Kiel serves as the minority lead of the Human Services Policy Committee and serves on the Health Finance and Policy and Ethics Committees. From 2015 to 2016, she served as an assistant majority leader, and from 2017 to 2018 she chaired the Subcommittee on Aging and Long-Term Care, a subcommittee of the Health and Human Services Reform Committee.[2][4]
Health care and long-term care
Kiel supported increasing funding for student loan forgiveness for doctors who agree to practice in rural areas, and increasing that program to include nurses, dentists, and mental health workers.[5][6][7] She opposed increasing the state tobacco tax, saying people in her district would drive to North Dakota to buy cigarettes.[8]

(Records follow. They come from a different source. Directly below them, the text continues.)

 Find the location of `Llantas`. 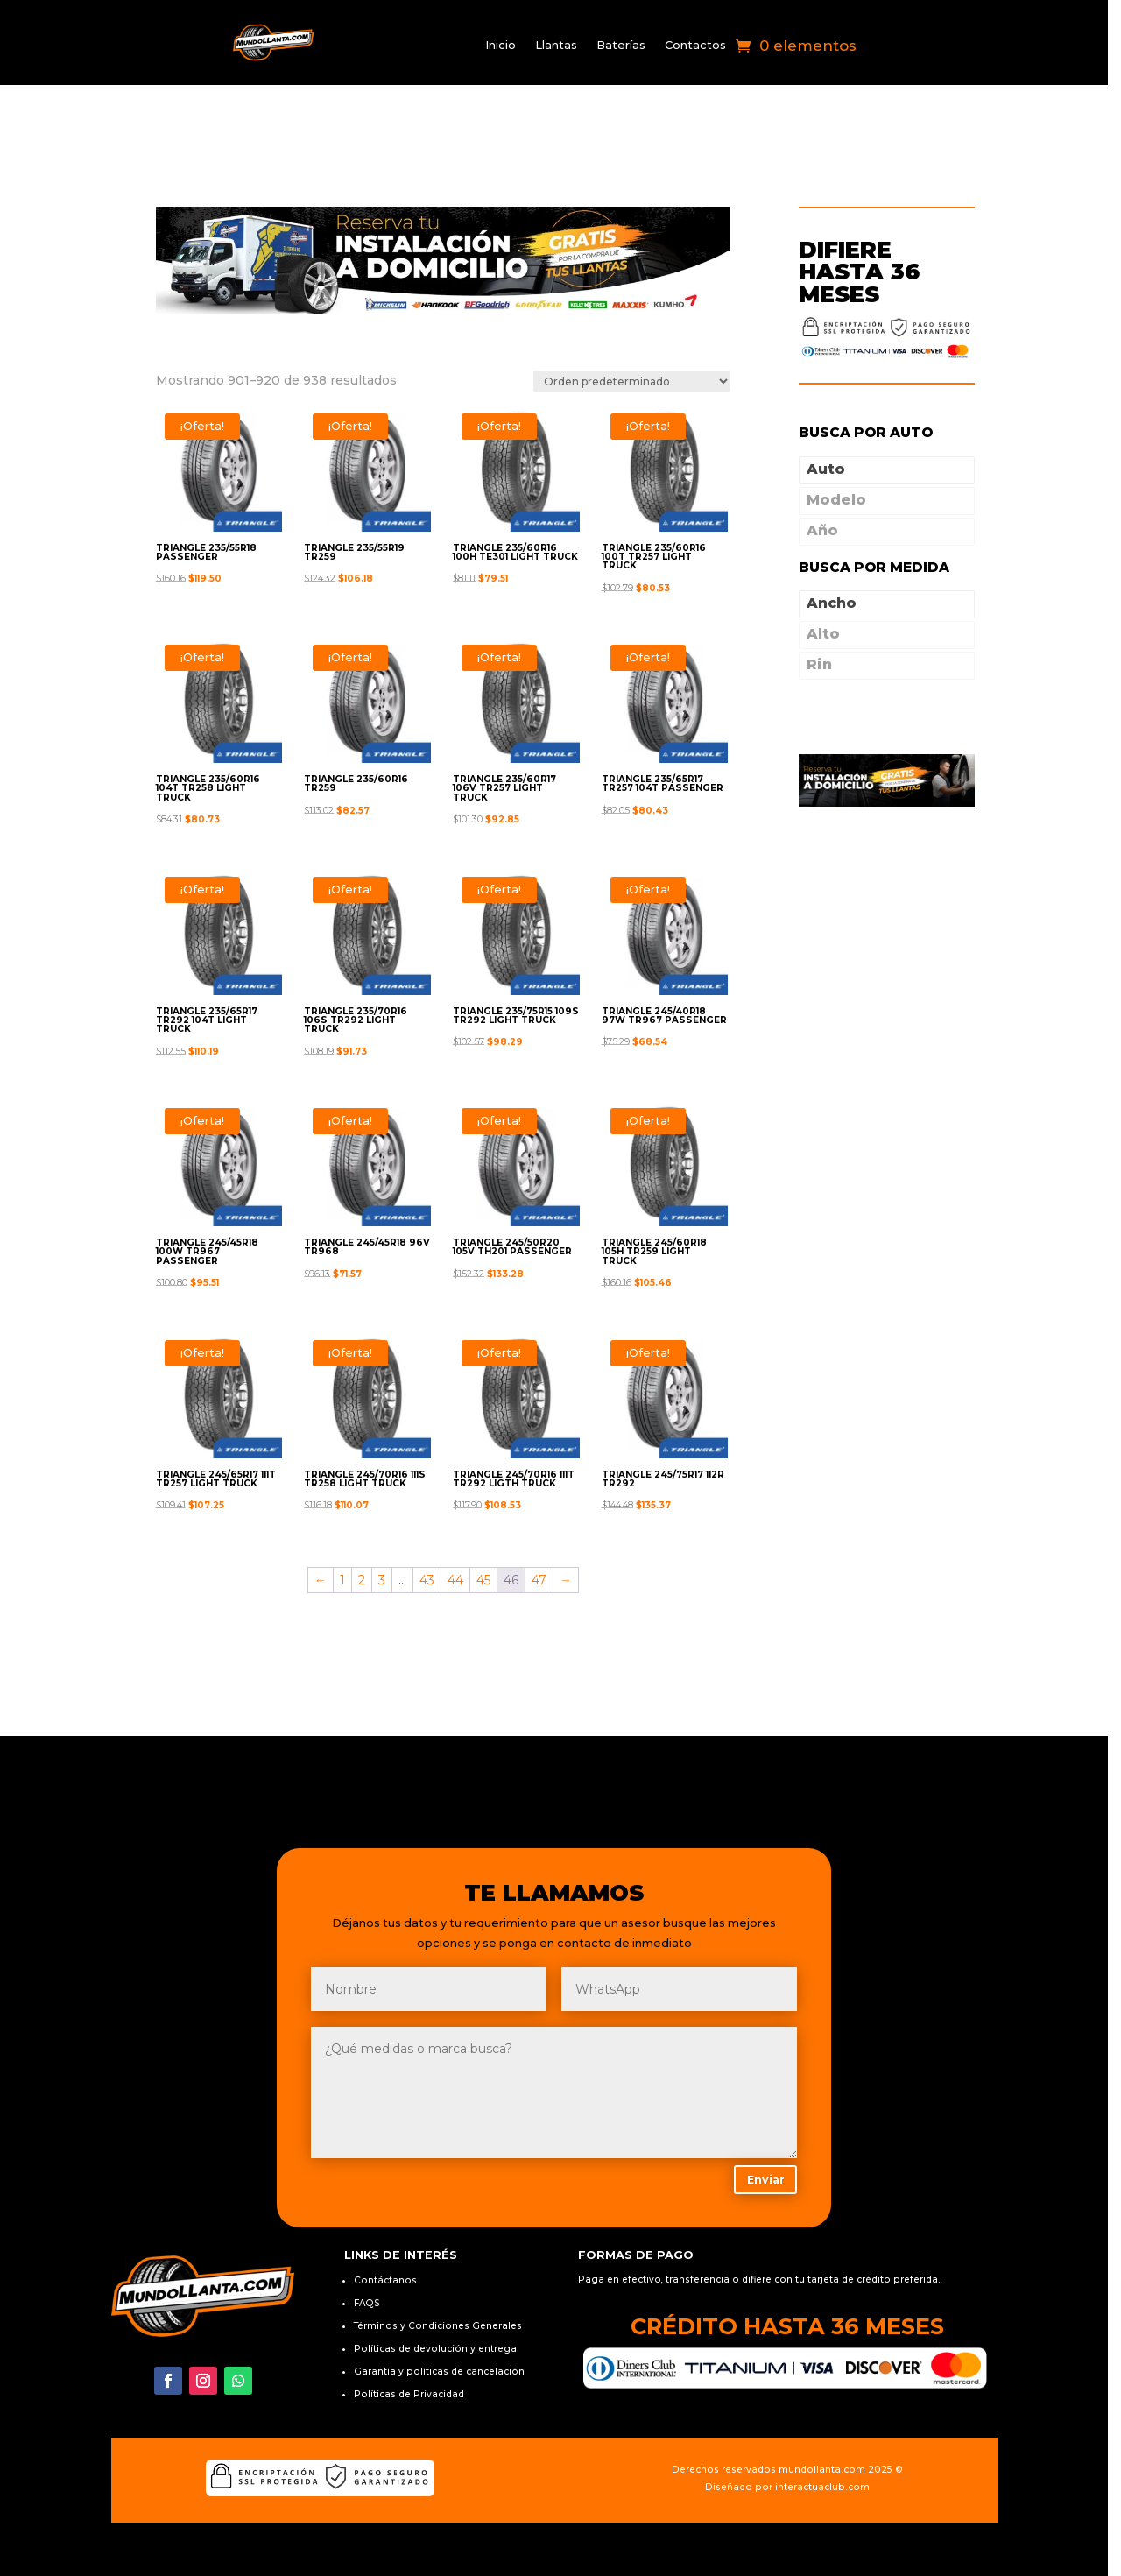

Llantas is located at coordinates (561, 46).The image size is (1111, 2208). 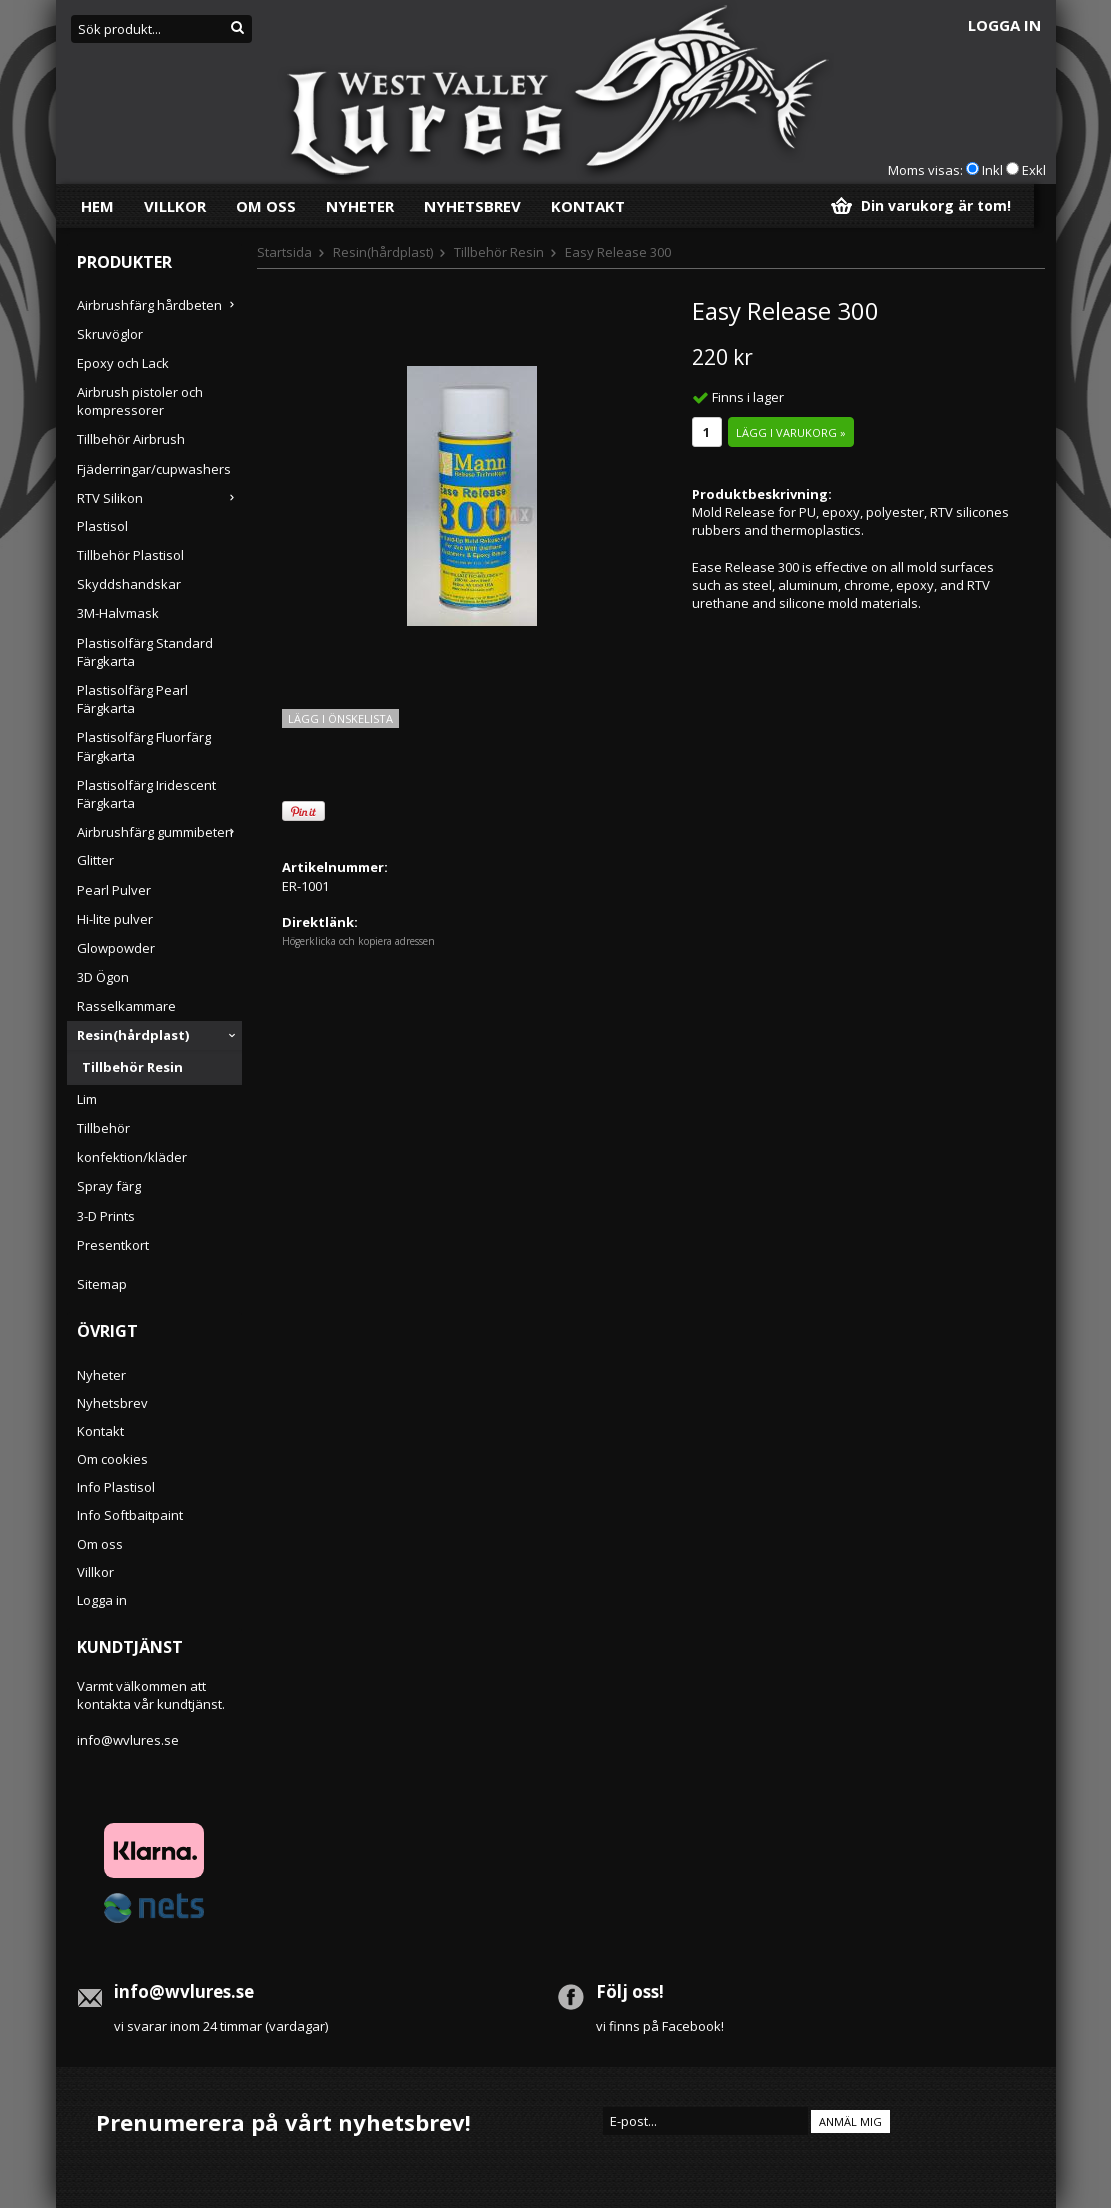 What do you see at coordinates (791, 432) in the screenshot?
I see `Lägg i varukorg »` at bounding box center [791, 432].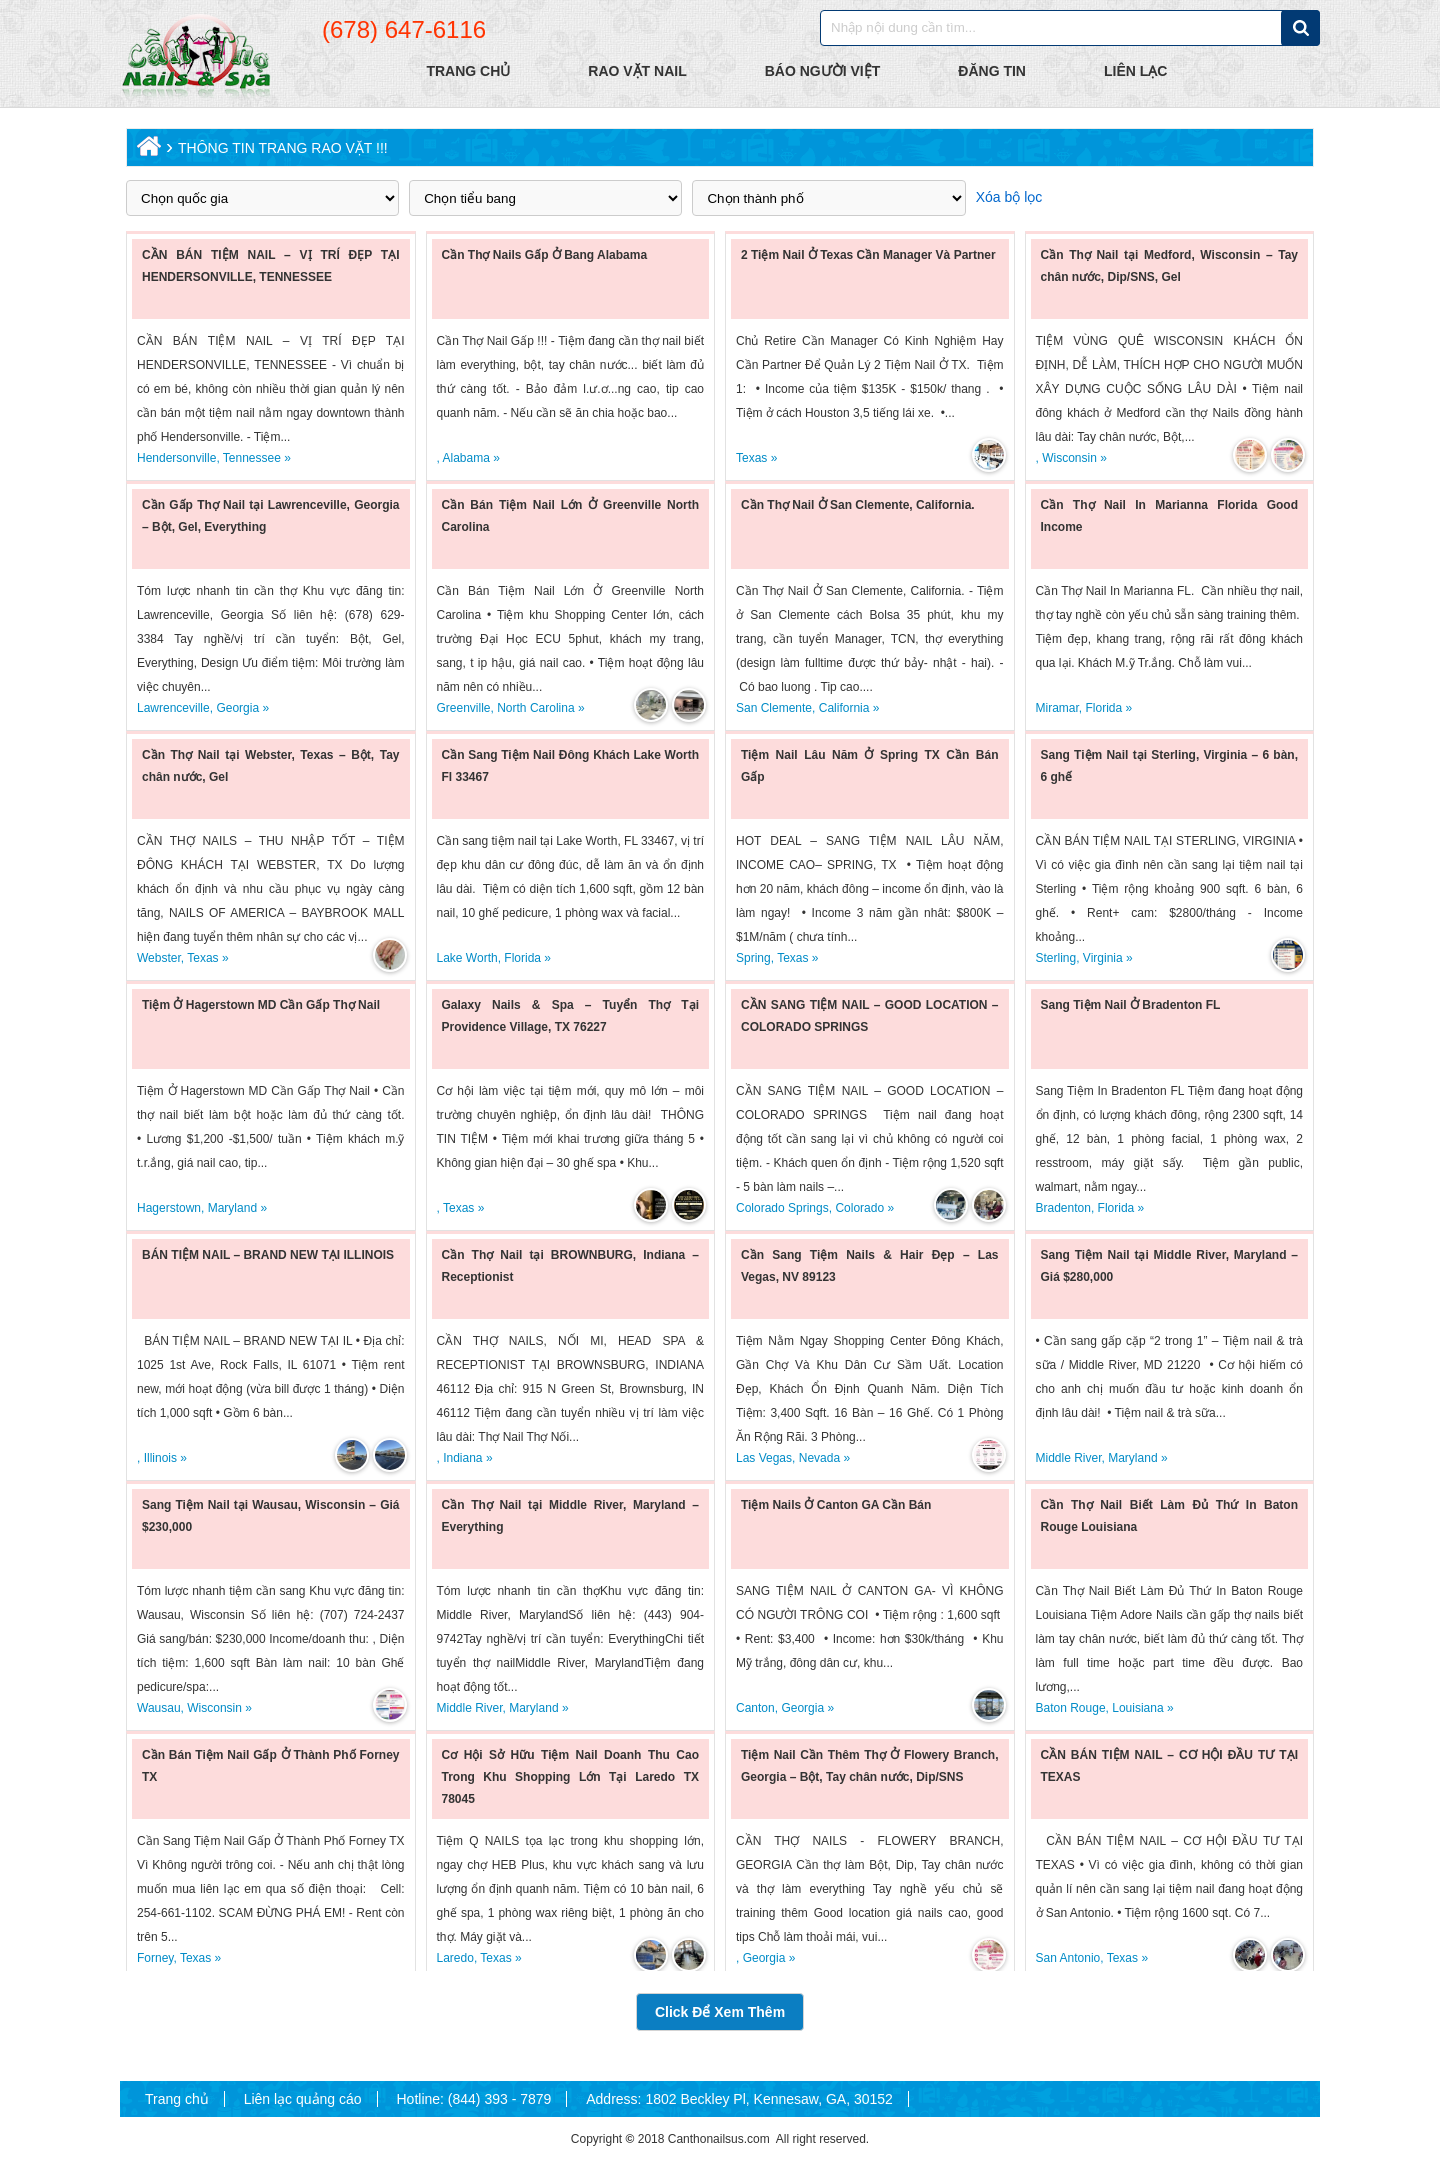  I want to click on Colorado, so click(859, 1208).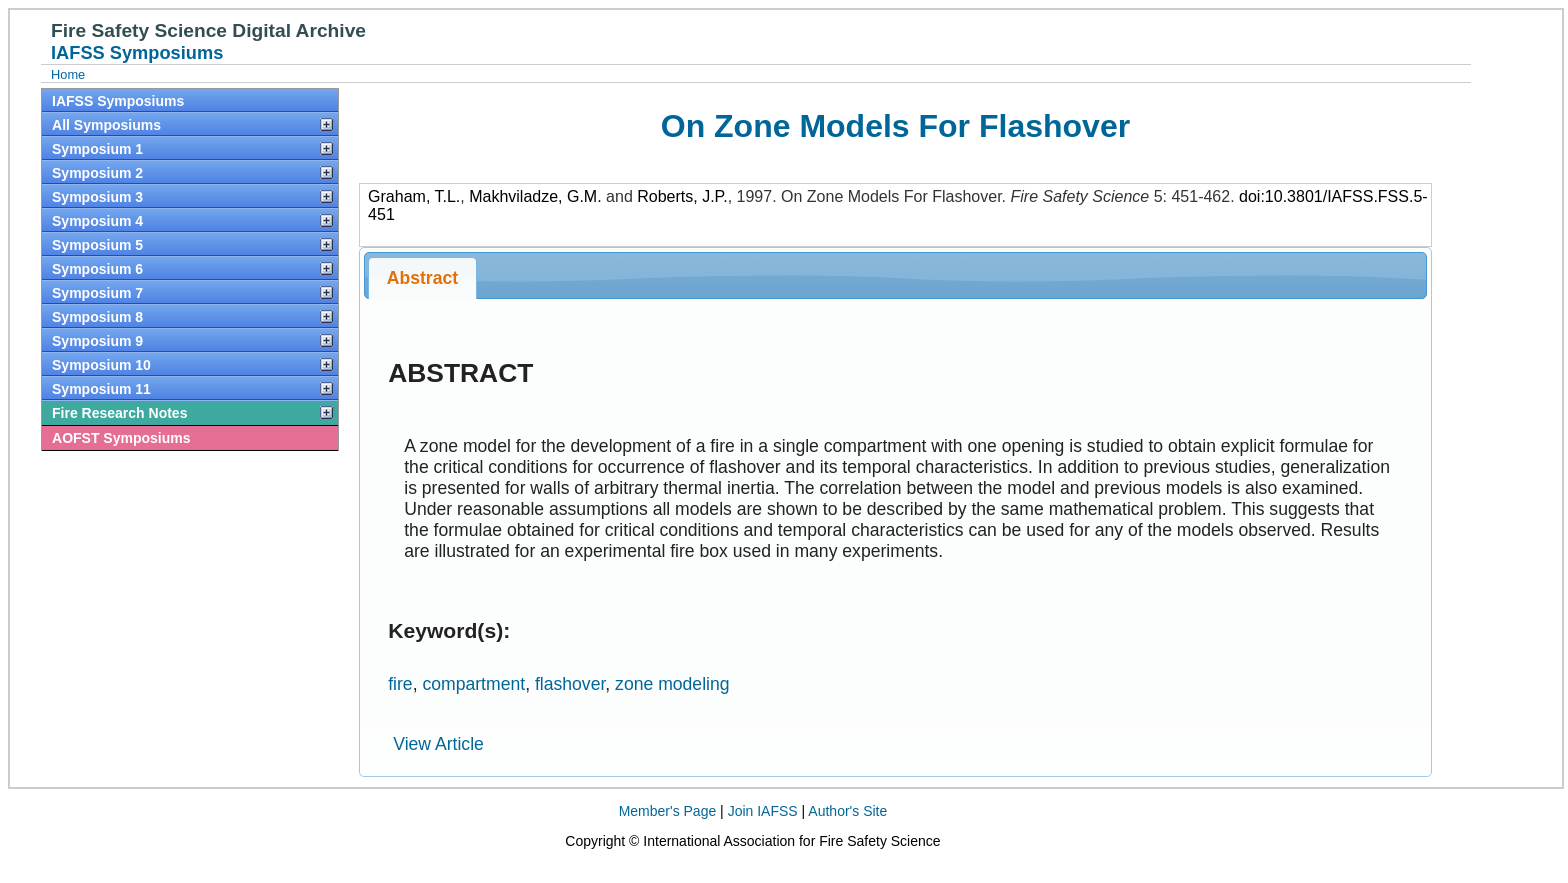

As chair of the subcommittee on aging, Kiel introduced legislation to better protect seniors from retaliation when they report elder abuse and establish work groups to review crimes against vulnerable adults like those with dementia.[9][10] She co-authored an op-ed arguing that employers need to "hold on" to older workers to solve workforce shortage issues.[11]
Abortion
Kiel opposes abortion rights and has sponsored legislation to increase inspection requirements at abortion facilities and require them to be specially licensed.[12][13][14] She has called for audits of Planned Parenthood and said it should be able to show it is "not marketing baby parts".[15]
Other political positions
In 2011, Kiel was one of four Republican representatives to vote against roughly $1 billion in budget cuts to local government aid and higher education.[16][17] She visited Israel and the West Bank in 2019 with a bipartisan delegation from the Minnesota legislature.[18]
Kiel married her husband, Lonn, in 1977. They have four children and 12 grandchildren. Kiel is active at her home church, Our Savior’s Lutheran. Lonn ran three unsuccessful campaigns against Bernard Lieder before Deb unseated him.[2]
On March 20, 2023, Kiel announced she had a stroke while at the State Office Building, and returned home to recover.[26]
Kiel's great-grandfather, John Perry, a Crookston farmer, represented Polk County in the Minnesota House during the 1921-22 biennium.[27]